The Bill would not qualify the existing ban on killing anyone else.
It would not allow any medical professional to kill a patient – but it would allow the medical professional, in very restricted circumstances and with strong safeguards, to give to a person, who was determined to die at a time of their own choosing but was physically unable, the means to die. A doctor might provide a fatal drug, but the person would have to administer it themselves.
There is no “right to kill” here, except for the right to kill oneself, which is a right that most able-bodied people already have.
Robert,
I do think this is a rather breathtaking argument: that someone who becomes physically incapable of killing themselves should lose any right to do so because they should have killed themselves while they were still able.
Somebody whose disease is progressive may have a great deal to live for, up until well after that point. They may have years of potentially highly fulfilling lives ahead of them, as well as the real prospect that their condition could be stabilised or reversed. However, there may come a point when they decide that there really is nothing left to live for; we should respect their right to make that decision, based on their condition, circumstances and prospects at the time when they make that decision.
One real advantage of the bill would be precisely that it would allow someone with a progressive disease to carry on for as long as they see any purpose in their life, even when they know that there may come a time when they may want to end their life because of the progress of their disease, confident in the knowledge that they will be able to end their own lives at that time, with assistance.
Surely, the last thing you would want is for anyone to feel pressure to end their lives while they still can, even while they feel that they still have plenty to live for.
“I think it is grossly unfair of a person to ask another person, especially if that person is a doctor, to help them end their life.”
Why?

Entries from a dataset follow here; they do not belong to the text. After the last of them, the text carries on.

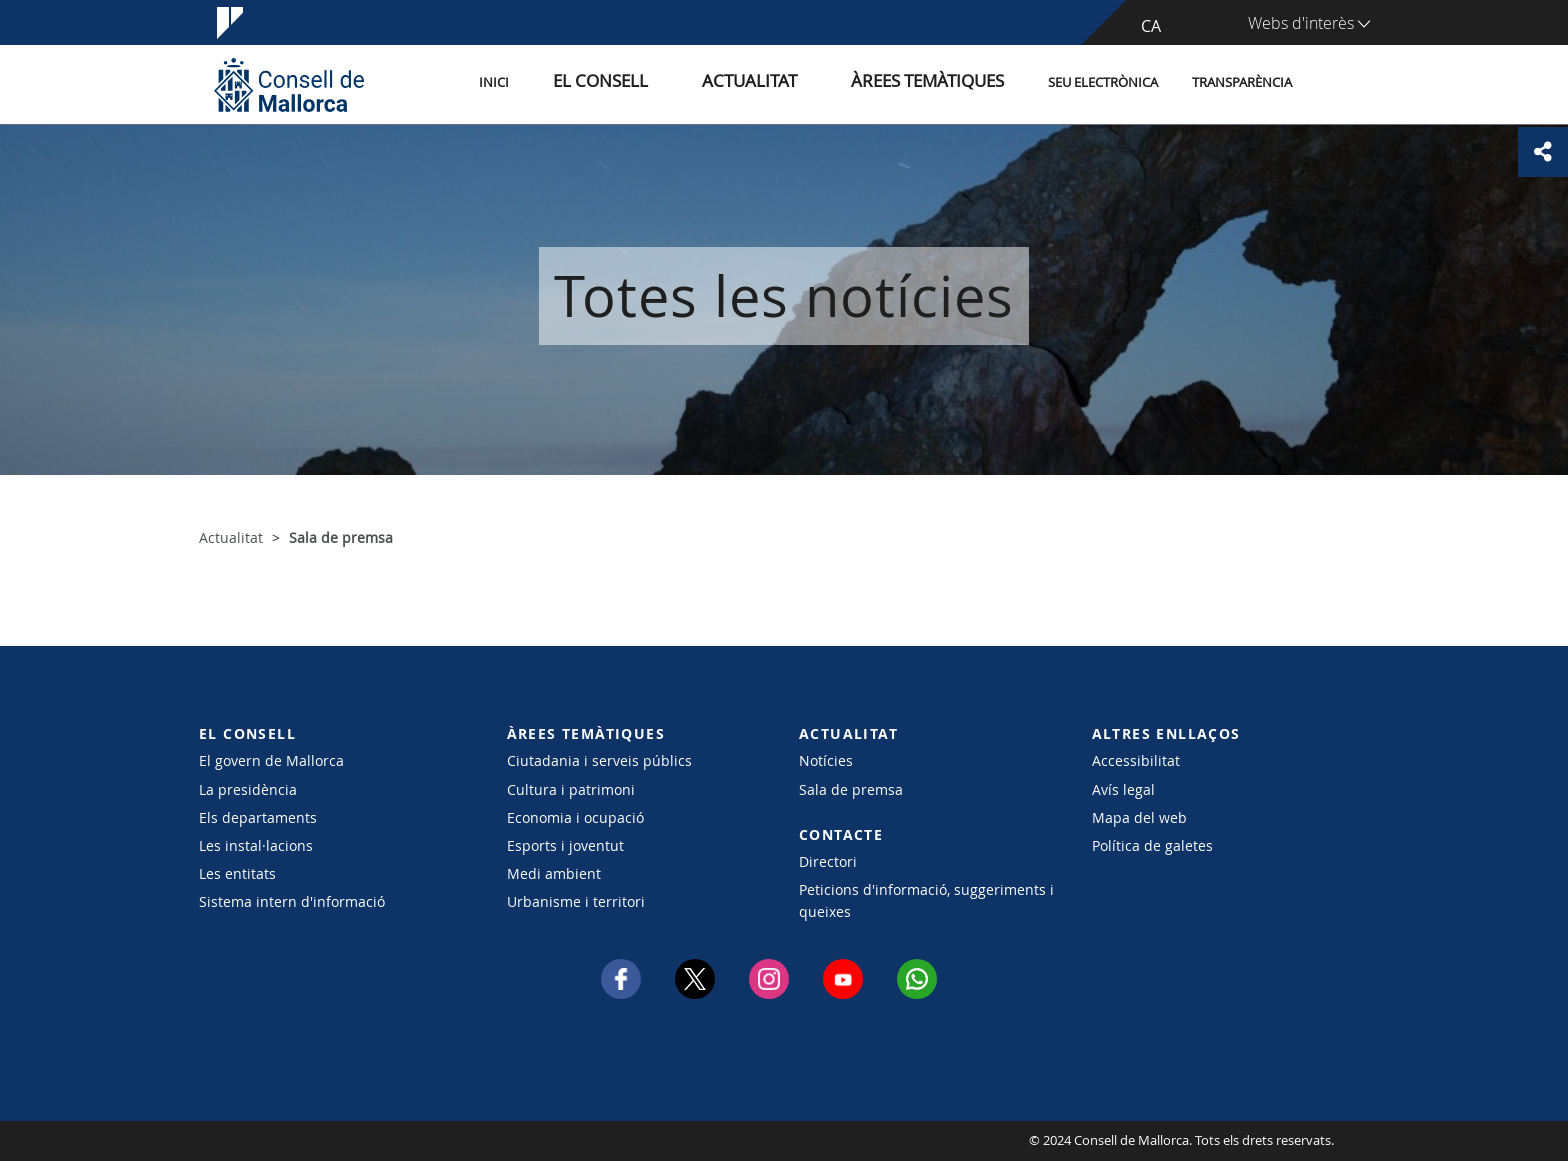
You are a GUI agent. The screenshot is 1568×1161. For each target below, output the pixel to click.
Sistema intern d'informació (292, 901)
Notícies (826, 760)
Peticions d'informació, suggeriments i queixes (926, 900)
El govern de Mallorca (271, 760)
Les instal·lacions (256, 845)
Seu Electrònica (1103, 83)
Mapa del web (1139, 817)
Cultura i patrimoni (571, 789)
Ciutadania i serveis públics (599, 760)
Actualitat (793, 83)
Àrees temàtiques (938, 83)
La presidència (248, 789)
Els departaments (258, 817)
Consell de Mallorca (259, 1141)
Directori (828, 861)
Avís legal (1123, 789)
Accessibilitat (1136, 760)
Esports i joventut (565, 845)
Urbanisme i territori (576, 901)
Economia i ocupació (575, 817)
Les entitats (237, 873)
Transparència (1242, 83)
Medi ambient (554, 873)
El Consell (670, 83)
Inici (585, 83)
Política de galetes (1152, 845)
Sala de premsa (851, 789)
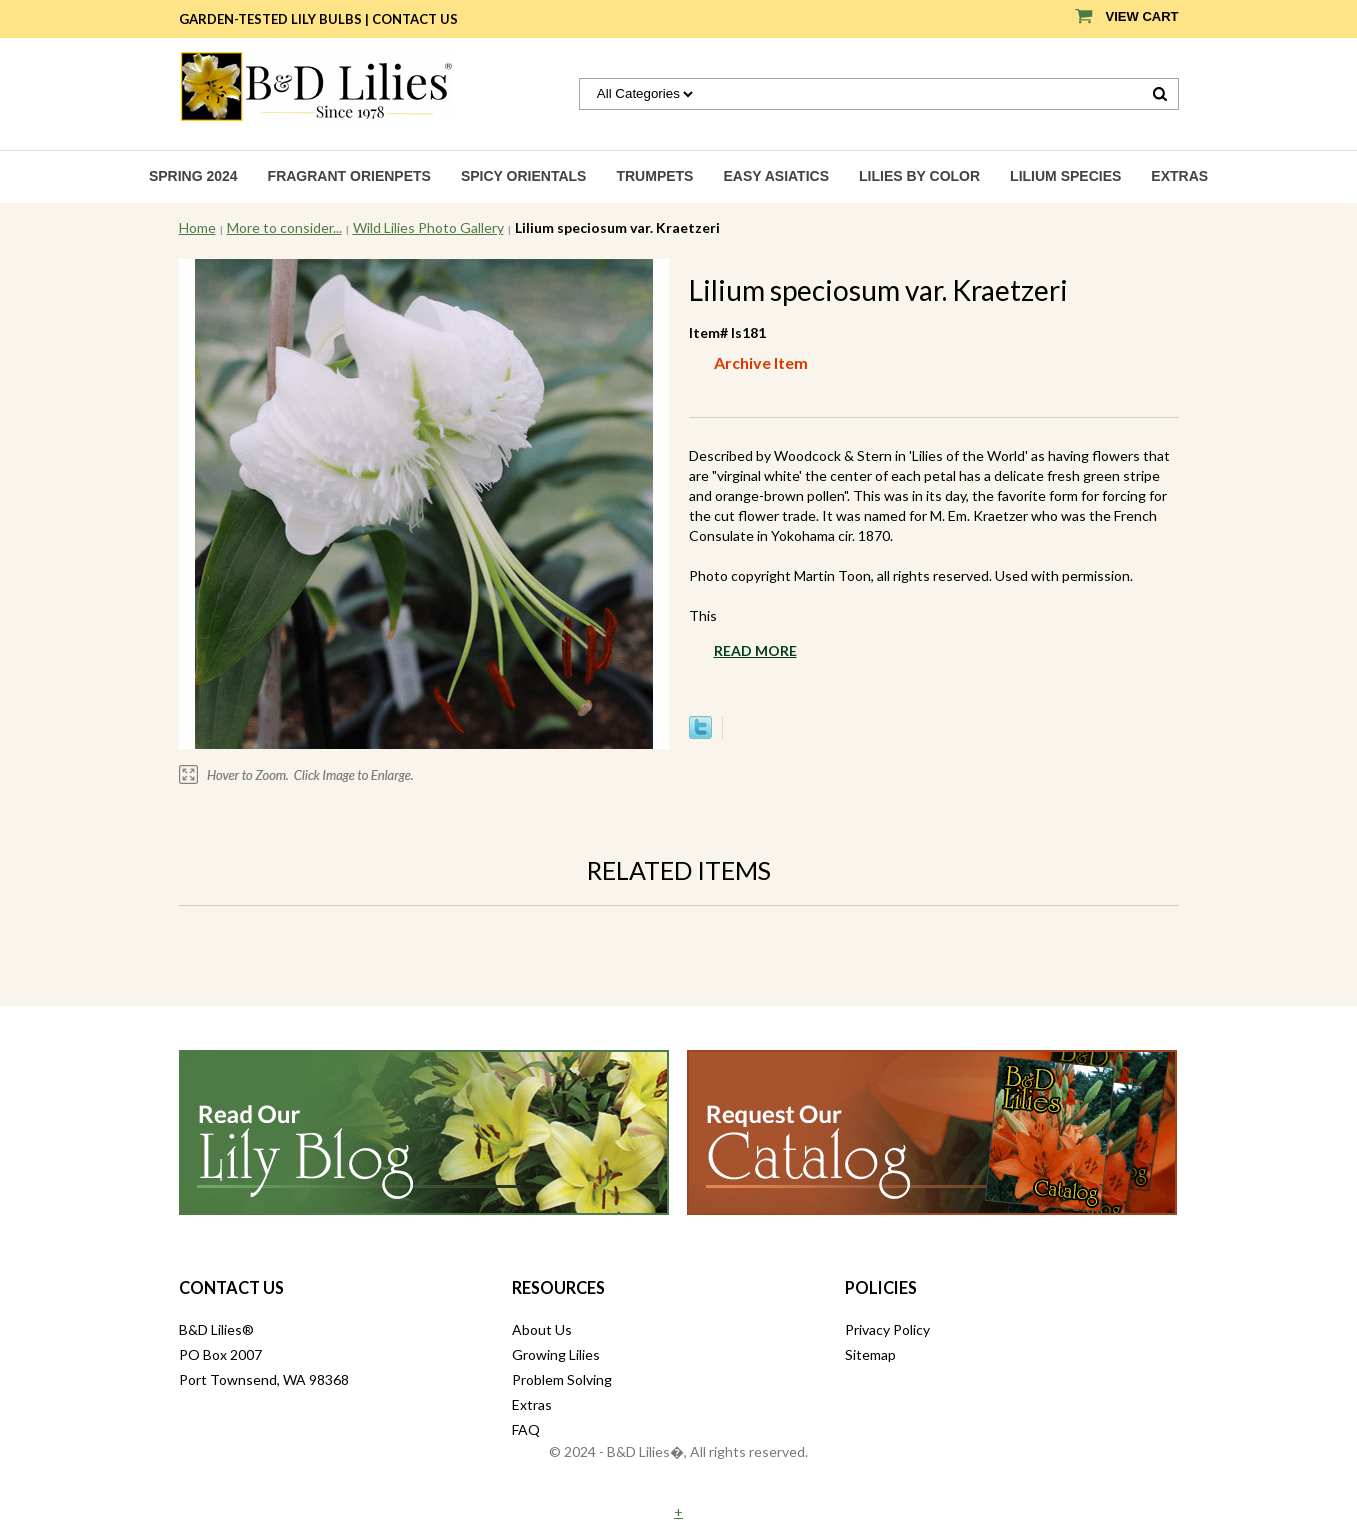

No medical professional would be forced to do this – that would be utterly appalling.
“A person should, in my view, take personal responsibility for their own life and death.”
This Bill would not take that responsibility away. It must be that person’s settled decision, and they must ultimately commit the act that will end their life. All anyone else would be doing is enabling them to exercise that personal responsibility – whereas you appear to believe that they should not be allowed to do so because they are physically disabled.
except for the right to kill oneself, which is a right that most able-bodied people already have
It’s an ability most able-bodied people have, but not all abilities are rights.
Dav:
Suicide is not illegal, and therefore any able-bodied person has an effective right to die by their own hand.
Are you suggesting that it should be made illegal again?